Seeing this problem, a writer of that time wrote a novel called Tum Teav. Tum is the name of the male character, while Teave is the name of the female character. They were deeply in love even though they weren’t supposed to. When the first met Tum was a monk, a religious figure who is to not date or want anything thing more than what they need t to survive. Because of his strong attraction, Tum decided to quit being a monk to reunite and prosper with his girlfriend.

 

By then, he was almost too late. Teav’s mom had decided to offer her as the mistress of the king of the is wealthy and powerful. Luckily for him, he was there to declare his love relationship with his girlfriend. Awed by his bravery, the king gifted the coupled with a marriage. They were all happy, except for Teav’s mother. She wanted her daughter to marry someone wealthy, so she devises a plan to trick her own daughter to leave her husband and marry someone else by lying to her that she is sick and really want to see her daughter.

 

Teav did not know about her mother’s plan, went home immediately to see her mom but was captured and forced to marry the next day. To her luck, someone offered to pass this information t her husband who rushes to her home as soon as he receives the letter. When he got there, things did turn as expected, and so the couple ends up dying under their love tree.

 

The novel ends here to leave space for readers who guardian to reflect and they story and think about what they would do as a parent through considering they rather having their kid being dead by forcing them into a marriage. Not surprisingly, many people who have read this novel which is written in a poem associate it to Romeo and Juliet by William Shakespeare, because they both have a similar story and communicate the same idea.

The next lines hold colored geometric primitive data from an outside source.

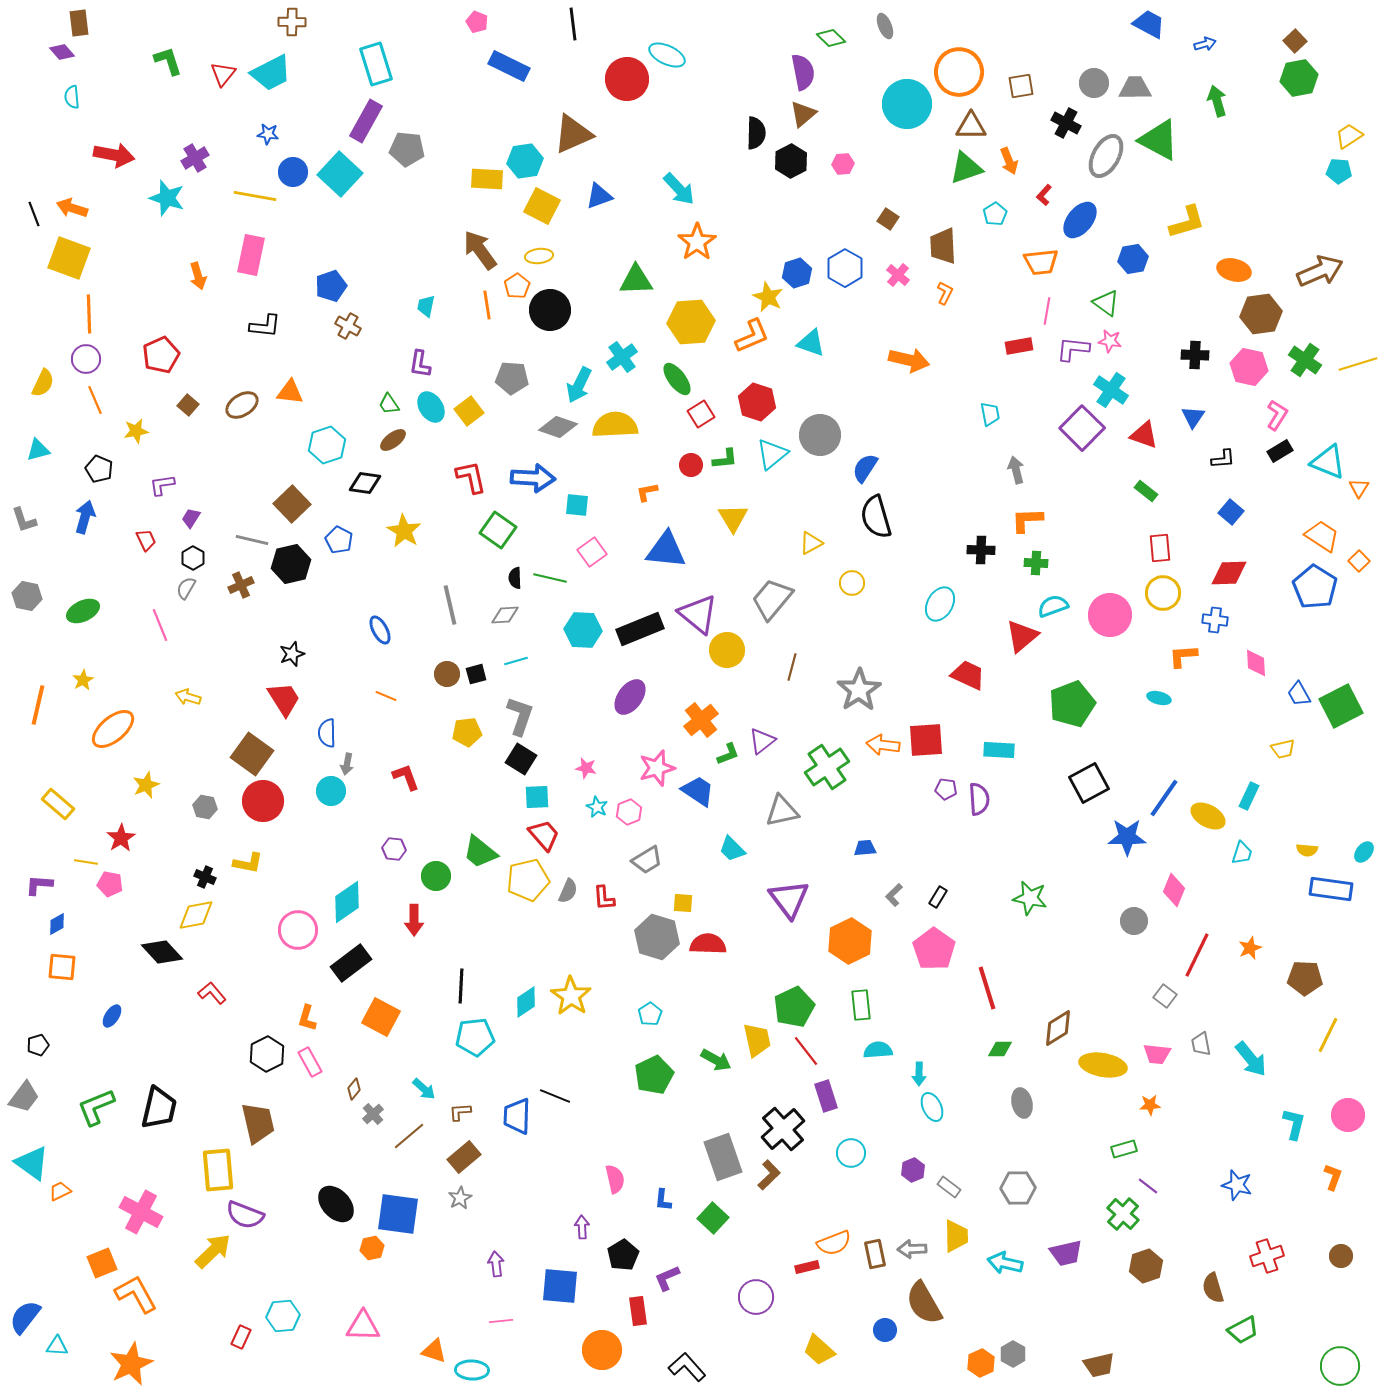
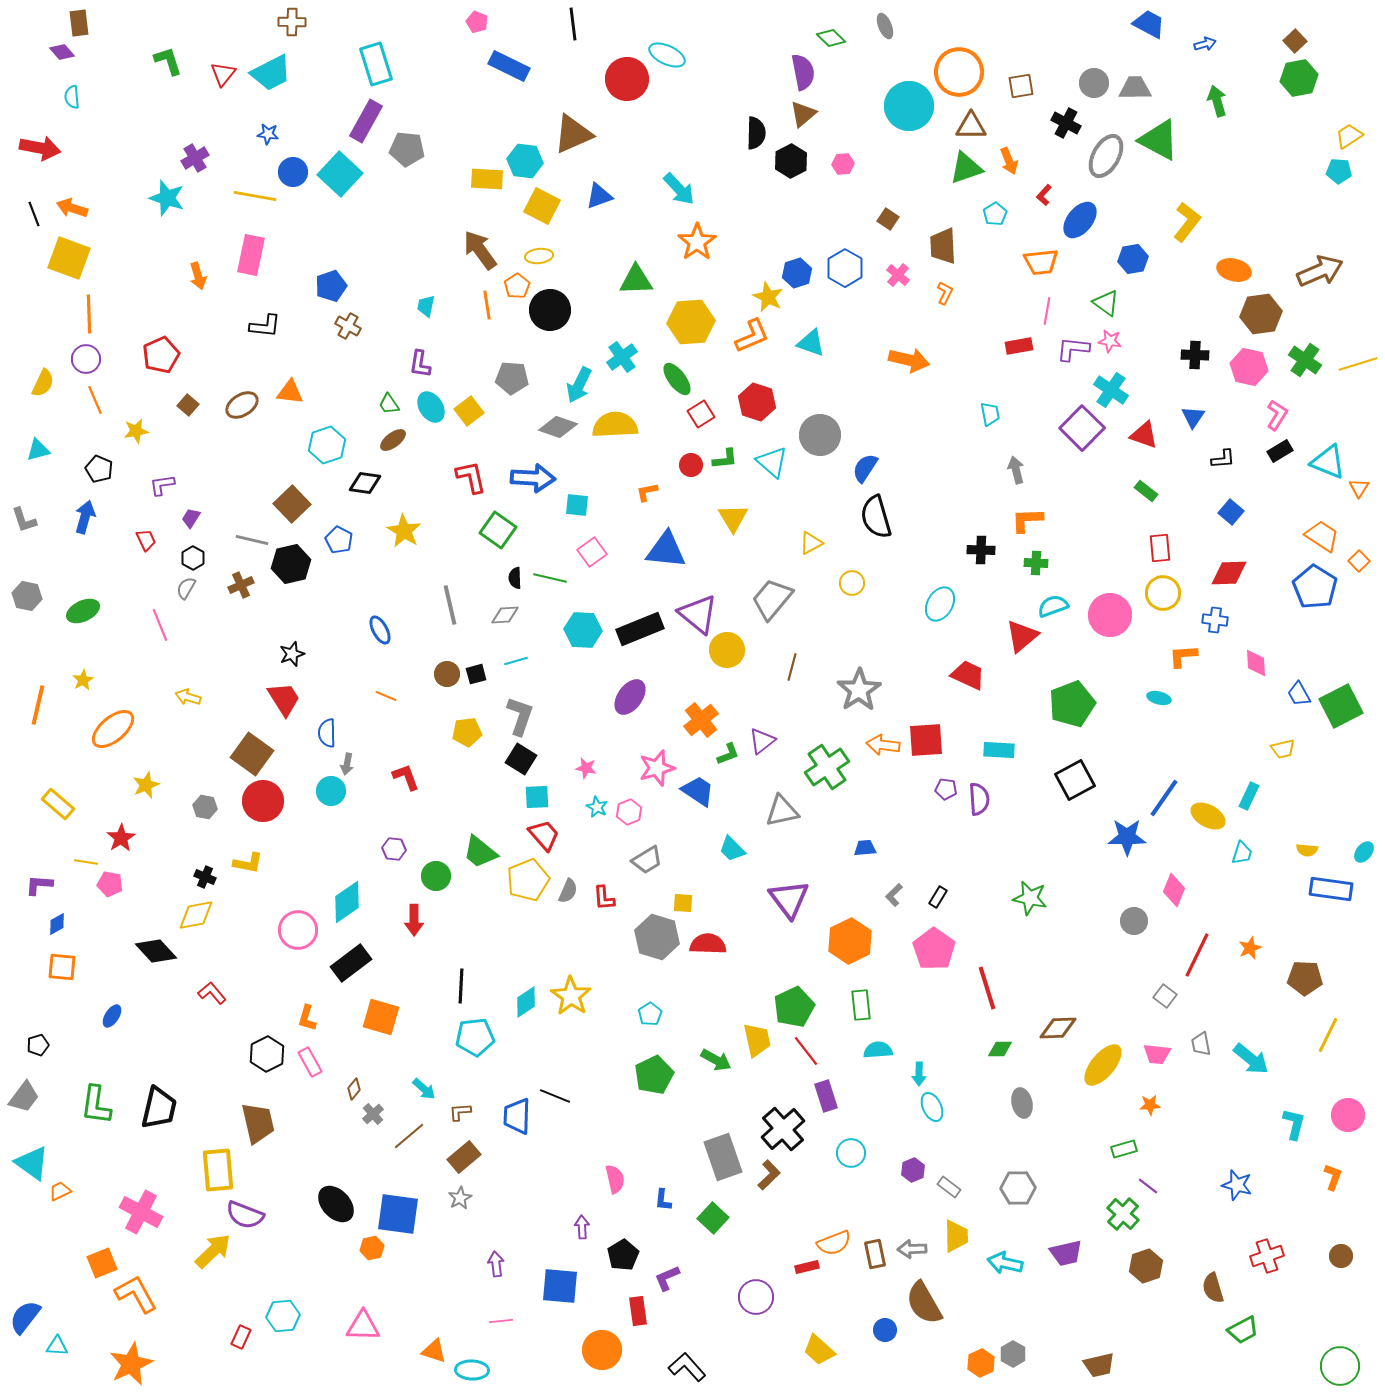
cyan circle at (907, 104): moved 2 px right, 2 px down
red arrow at (114, 155): moved 74 px left, 7 px up
cyan hexagon at (525, 161): rotated 16 degrees clockwise
yellow L-shape at (1187, 222): rotated 36 degrees counterclockwise
cyan triangle at (772, 454): moved 8 px down; rotated 40 degrees counterclockwise
black square at (1089, 783): moved 14 px left, 3 px up
yellow pentagon at (528, 880): rotated 9 degrees counterclockwise
black diamond at (162, 952): moved 6 px left, 1 px up
orange square at (381, 1017): rotated 12 degrees counterclockwise
brown diamond at (1058, 1028): rotated 30 degrees clockwise
cyan arrow at (1251, 1059): rotated 12 degrees counterclockwise
yellow ellipse at (1103, 1065): rotated 60 degrees counterclockwise
green L-shape at (96, 1107): moved 2 px up; rotated 60 degrees counterclockwise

English Literacy Unit 2 | Communication Unit

This second unit of our literacy class, our main focus is communication. We learn not only to communicate through spoken but also written words. One of the topics covered was active listening. Through this topic, we realized that we mostly listen to speak, listen so we can interject our ideas, and not listen to listen. Active listening is really skill important to have because, in a complex problem or conflict, it requires us to open our mind and hear what others have to say. Active listening also shows a person speaking respect, for an example if they are speaking about a topic that sensitive, it is best to give them all the space they need, and not distract their thought and speaking process.

 

To practice this skill we now learn to be very important, we spent one hour of our class time just talking to classmate whom we are not so close with. We were to pick a partner and share something about ourselves that matter to us or speak about something that we are passionate about. I paired up with another girl in my literacy class who also share many other classes with me but never interact often enough to considered close to me. We found a comfortable room and sat in a chair face to face making eye contact as one person talk and the other listens.

 

With that, something miraculous happened. We allowed ourselves to be vulnerable and share stories we don’t often do about ourselves: stories we don’t feel comfortable talking about. Through this, we able to connect to one another very closely, as we soon realized that we have so many things in common. I felt as though, I learn and get to know her better in this one hour than I had in six years we had been in a boarding academy together.

 

Anyways, that is just one aspect of our unit. Another aspect is etiquette writing where we focus on writing professional Emails and making résumé. In this topic, we learn and practiced writing professional to someone we have never met. We pretend that we have to ask a fashion company for an internship company through Email. It was a really great exercise for us to do because we actually send the Email to someone we know who has been working on communication for longer than we have existed. We got feedback and suggestions on our Email to help us grow as communicators.

 

Lastly, we dive into video conferencing. In this session, we learn how to group call which can be a really difficult task to do. It is already awkward to just call someone and try to make eye contact with them by staring at out PC camera, doing it a team makes it even trickier. But through our lessons and practice, we learned to divide roles in video conferencing and group calling easier to archive. But good networking and communication skills don’t come to us naturally, so we have to always keep practicing.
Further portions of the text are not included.